The events reconstructed by the prosecution say that that morning George Degiorgio had made a mistake that gave the game away. He was out of credit for the burner phone so he used his regular phone to call a friend to top him up. First he called one friend who couldn’t help him. And then he called another.
Those conversations were overheard because George Degiorgio had been on the listening list of the security services. They had been tipped off some 8 months earlier by Italian security services who asked their Maltese colleagues for help.
George Degiorgio is believed to have been a serial criminal, a suggestion he denies. He is believed to have been involved in multiple dirty jobs, a mafia button man who kept getting away with crimes because he avoided making mistakes. On 16 October 2017 he made a mistake and as a result he and his accomplices are awaiting trial, facing a possible life sentence, just for this last crime they are accused of having managed to commit.
In spite of the fact that more burner phones were found sunk next to the one he used for the killing of Daphne he has not yet been charged with any other crime.
Today the first hall of the civil court presided by Toni Abela found that George Degiorgio’s right to privacy was breached when his conversations with the mates he contacted to top him up were overheard by the security services. The conversations were subsequently used in evidence against George Degiorgio.
The same court did not find Degiorgio’s right to a fair hearing has been breached though the court did complain the police did not investigate how this evidence found its way to the press.

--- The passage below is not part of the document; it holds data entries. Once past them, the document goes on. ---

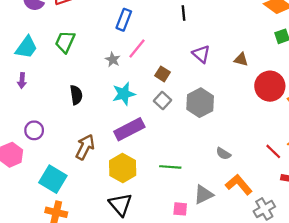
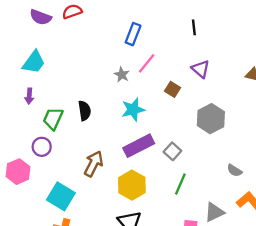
green trapezoid: (65, 42) -> (53, 119), moved
purple triangle: (201, 54) -> (201, 69), moved
gray square: (162, 100) -> (172, 151), moved
green line: (170, 167) -> (180, 184), turned -70

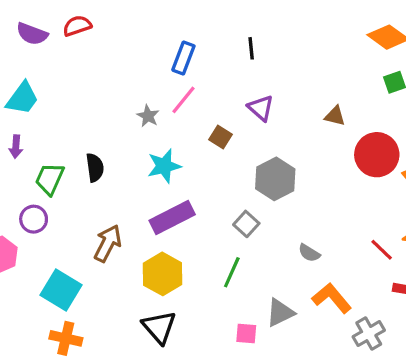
blue rectangle: (133, 34) -> (183, 58), moved
gray square: (172, 151) -> (246, 224), moved

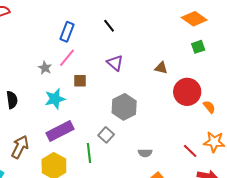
black line: (251, 48) -> (109, 26), turned -32
brown square: (220, 137) -> (80, 81), moved, turned -32
gray semicircle: (309, 253) -> (145, 153), turned -32
green line: (232, 272) -> (89, 153), moved, turned -30

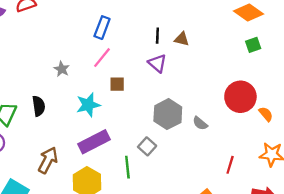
black line: (109, 26) -> (157, 36), moved, turned 40
gray star: (45, 68) -> (62, 69), moved
brown triangle: (161, 68) -> (182, 39), moved
red line: (190, 151) -> (230, 165), moved, turned 63
gray semicircle: (145, 153) -> (200, 123), moved, turned 40

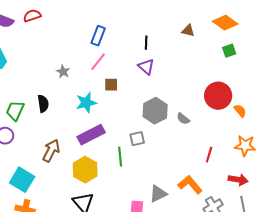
brown triangle: (182, 39) -> (188, 31), moved
gray square: (147, 146) -> (137, 139), turned 35

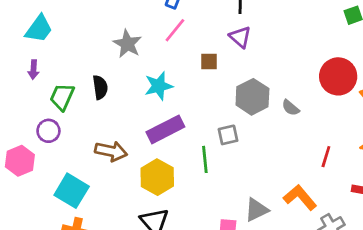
gray star: (63, 72) -> (127, 44), size x1.5
brown square: (111, 85) -> (209, 61), moved
brown arrow: (51, 151) -> (111, 151), turned 75

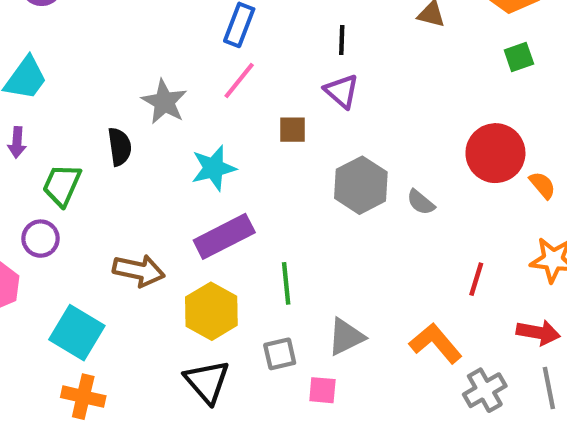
black semicircle: (100, 87) -> (120, 147), moved
gray square: (228, 135) -> (280, 354), moved
gray triangle: (257, 210) -> (346, 337), moved

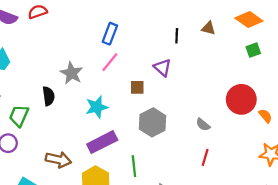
black line: (342, 40) -> (177, 36), moved
gray hexagon: (361, 185) -> (153, 122), moved
red line: (476, 279) -> (205, 157), moved

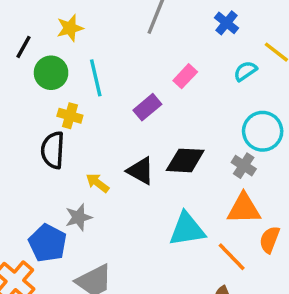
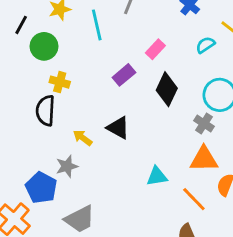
cyan line: (96, 78) -> (97, 25), moved
black diamond: (185, 160) -> (167, 89), moved, turned -68
cyan triangle: (187, 229) -> (157, 176), size x0.7

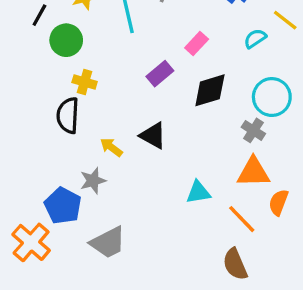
black diamond: (167, 89) -> (210, 90), turned 48

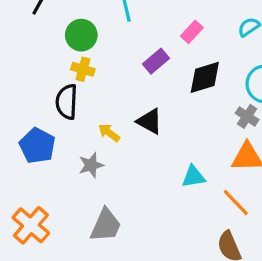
green circle: (66, 40) -> (81, 35), moved
blue pentagon: (63, 206) -> (37, 146), moved
gray trapezoid: (108, 242) -> (106, 225), turned -39

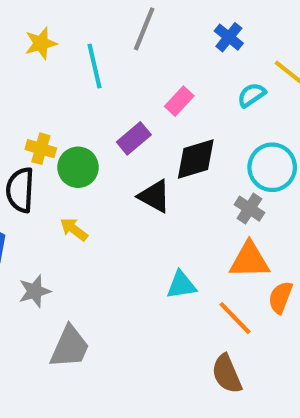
green circle: (81, 35) -> (78, 167), moved
black triangle: (150, 121) -> (154, 196), moved
gray star: (91, 165) -> (35, 291), moved

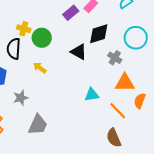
purple rectangle: (134, 138) -> (71, 13), moved
gray cross: (249, 209) -> (115, 58), moved

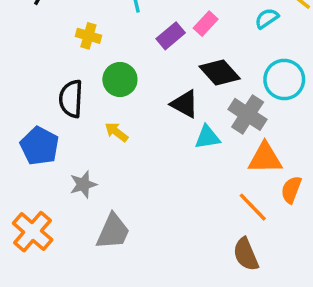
yellow cross: (24, 29) -> (88, 36), moved
black diamond: (99, 34) -> (220, 73), turned 65
gray cross: (115, 58) -> (248, 114), size x1.5
cyan triangle: (92, 95) -> (207, 137), moved

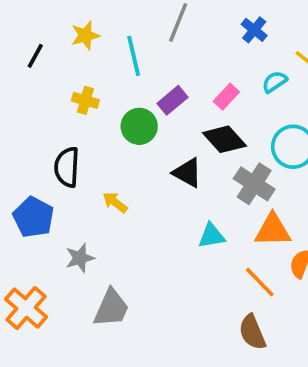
pink rectangle: (206, 24) -> (226, 97), moved
green circle: (120, 80) -> (139, 126), moved
cyan triangle: (207, 137) -> (212, 236), moved

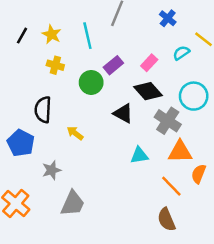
yellow star: (85, 35) -> (52, 34), moved, turned -30

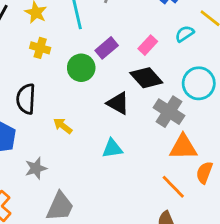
cyan triangle: (139, 155) -> (112, 148), moved

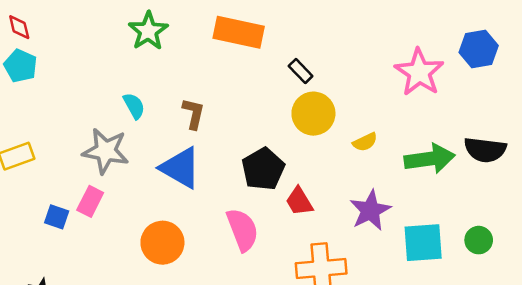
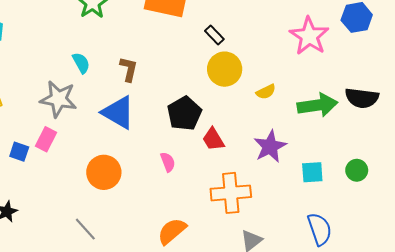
pink semicircle: (242, 230) -> (168, 162), size x0.6
cyan square: (423, 243) -> (312, 172), size x0.7

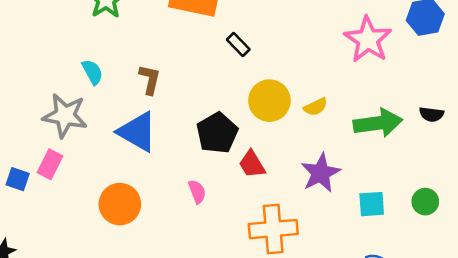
black rectangle: (214, 35) -> (238, 45), moved
yellow circle: (225, 69) -> (269, 101), moved
black semicircle: (362, 98) -> (431, 114), size x0.6

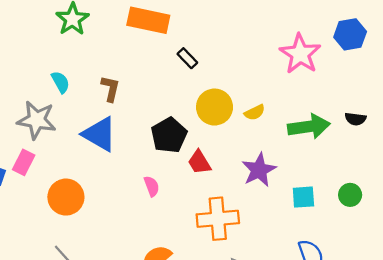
orange circle: (120, 204) -> (66, 197), moved

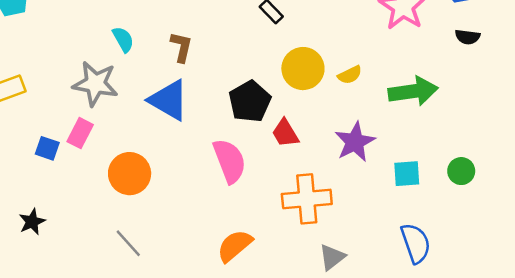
black semicircle: (356, 119) -> (468, 37), moved
pink semicircle: (152, 186) -> (230, 161), size x1.8

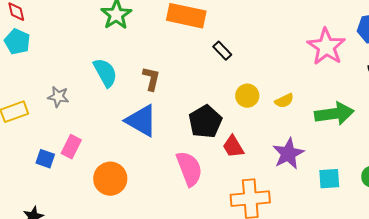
cyan semicircle: (123, 39) -> (105, 73), size x1.4
yellow circle: (303, 69) -> (247, 96), size x0.7
gray star: (95, 84) -> (58, 97), moved, size x0.6

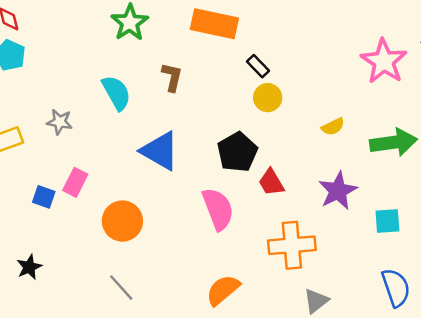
brown L-shape: (151, 79) -> (172, 77), moved
yellow circle: (247, 96) -> (268, 98), moved

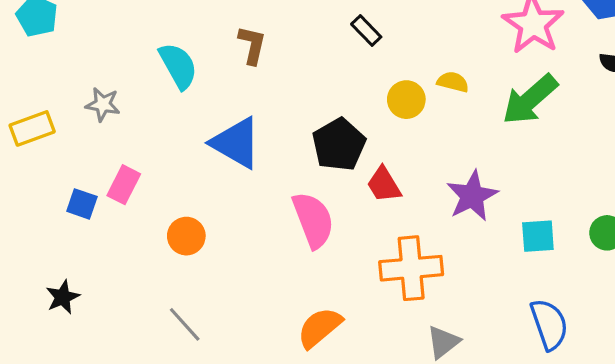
yellow circle: (268, 98) -> (406, 100), moved
yellow semicircle: (333, 127) -> (453, 82), moved, turned -140
green arrow: (393, 142) -> (530, 100), moved, turned 147
orange circle: (122, 221) -> (186, 236), size x0.7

The issue again rests on the warranting procedure for wiretapping. Toni Abela agreed with George Degiorgio’s argument that the 6-month warrant used to listen in on his conversations expired a month or so before the day he and his comrades chose to kill Daphne.

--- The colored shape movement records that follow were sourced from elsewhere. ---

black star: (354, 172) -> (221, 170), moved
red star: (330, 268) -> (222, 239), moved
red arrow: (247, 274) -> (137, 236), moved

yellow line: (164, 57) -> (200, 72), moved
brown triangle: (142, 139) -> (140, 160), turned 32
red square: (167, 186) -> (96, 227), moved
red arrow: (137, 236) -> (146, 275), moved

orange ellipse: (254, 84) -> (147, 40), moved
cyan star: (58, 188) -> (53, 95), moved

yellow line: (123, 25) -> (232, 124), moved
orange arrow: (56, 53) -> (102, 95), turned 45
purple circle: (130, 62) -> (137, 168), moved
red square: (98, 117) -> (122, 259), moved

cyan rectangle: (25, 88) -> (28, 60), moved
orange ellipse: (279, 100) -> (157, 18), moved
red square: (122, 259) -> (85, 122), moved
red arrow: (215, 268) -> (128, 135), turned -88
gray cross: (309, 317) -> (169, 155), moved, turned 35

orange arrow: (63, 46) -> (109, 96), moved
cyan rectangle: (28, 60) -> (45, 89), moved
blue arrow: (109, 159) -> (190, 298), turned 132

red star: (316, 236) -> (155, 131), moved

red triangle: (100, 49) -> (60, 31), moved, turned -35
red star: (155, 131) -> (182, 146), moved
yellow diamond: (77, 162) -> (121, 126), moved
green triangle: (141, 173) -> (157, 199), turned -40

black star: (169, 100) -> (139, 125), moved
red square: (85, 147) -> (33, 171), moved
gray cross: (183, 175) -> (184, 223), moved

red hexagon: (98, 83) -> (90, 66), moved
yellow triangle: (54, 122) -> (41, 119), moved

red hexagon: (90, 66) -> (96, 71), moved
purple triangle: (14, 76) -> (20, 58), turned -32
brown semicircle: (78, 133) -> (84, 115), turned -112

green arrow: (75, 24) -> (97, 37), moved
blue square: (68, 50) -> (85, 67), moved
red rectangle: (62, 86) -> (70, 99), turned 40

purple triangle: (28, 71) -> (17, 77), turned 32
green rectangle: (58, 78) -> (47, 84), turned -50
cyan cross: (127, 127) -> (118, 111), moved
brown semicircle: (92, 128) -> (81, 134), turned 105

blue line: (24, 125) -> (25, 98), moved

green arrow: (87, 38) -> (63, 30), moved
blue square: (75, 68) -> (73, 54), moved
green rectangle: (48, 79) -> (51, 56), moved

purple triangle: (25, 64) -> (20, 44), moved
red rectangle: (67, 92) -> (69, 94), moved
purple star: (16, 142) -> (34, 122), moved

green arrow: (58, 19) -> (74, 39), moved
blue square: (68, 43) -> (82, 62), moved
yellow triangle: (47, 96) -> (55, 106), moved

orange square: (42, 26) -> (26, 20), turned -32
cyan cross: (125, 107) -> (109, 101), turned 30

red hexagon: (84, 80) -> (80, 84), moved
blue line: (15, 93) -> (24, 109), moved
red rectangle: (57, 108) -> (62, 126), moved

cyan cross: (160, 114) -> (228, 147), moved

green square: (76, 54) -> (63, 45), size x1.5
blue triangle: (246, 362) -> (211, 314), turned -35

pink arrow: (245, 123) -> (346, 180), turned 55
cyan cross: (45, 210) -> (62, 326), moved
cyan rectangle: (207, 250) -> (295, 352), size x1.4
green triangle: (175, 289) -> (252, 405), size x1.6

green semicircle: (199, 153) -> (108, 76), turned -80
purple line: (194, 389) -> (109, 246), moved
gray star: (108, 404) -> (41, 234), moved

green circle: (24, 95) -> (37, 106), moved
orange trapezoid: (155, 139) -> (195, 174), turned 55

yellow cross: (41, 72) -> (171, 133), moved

The court ordered the state to pay George Degiorgio €10,000 to compensate him for the intrusion of his privacy. Far be it from the state to listen to someone’s conversations while they’re in the very private process of killing a journalist.
The €10,000 grates. George Degiorgio has been under arrest since the first week of December of 2017. A date for his trial, though imminent, is still unknown. Almost certainly, more legal questions about his human rights have been asked of our courts and answered by them than for anyone in our history living or dead.
George Degiorgio did not ask the court to discuss whether Daphne’s privacy was intruded upon when he watched her through the window of her study as his accomplices and he trained on her the cross-hairs mounted on a rusty rifle. Was Daphne’s privacy invaded as they watched her movements from the ridge across the valley from her home? Was her privacy disturbed when they, allegedly, discussed her movements with a government minister who, allegedly, had already imagined her elimination?
Does Daphne deserve €10,000 in compensation for having her privacy distracted by a car bomb that ended her life?
Our civilisation and collective decency are measured by our willingness to treat the worst among us within the limits of the law. That treatment is not denied even to people whose actions are in complete contempt of the law. But our civilisation and decency are also measured by giving due punishment to those among us who hurt others, kill them even.
It feels to me odd that George Degiorgio should be enjoying while he’s shuffling between the mobile phone he uses to speak to his assassin friends, the mobile phone he uses to denotate the bomb that kills his victim, and the mobile phone he uses to tell his mistress to open a bottle of wine for him to reward him for a hard day’s work.
This shouldn’t make a difference in the case against the Degiorgios at the trial. The question of the admissibility of evidence taken from wiretaps has been settled by the Appeals Court and now the trial must go ahead with the rest of the evidence the prosecution has.
Doesn’t make today’s decision any less annoying though.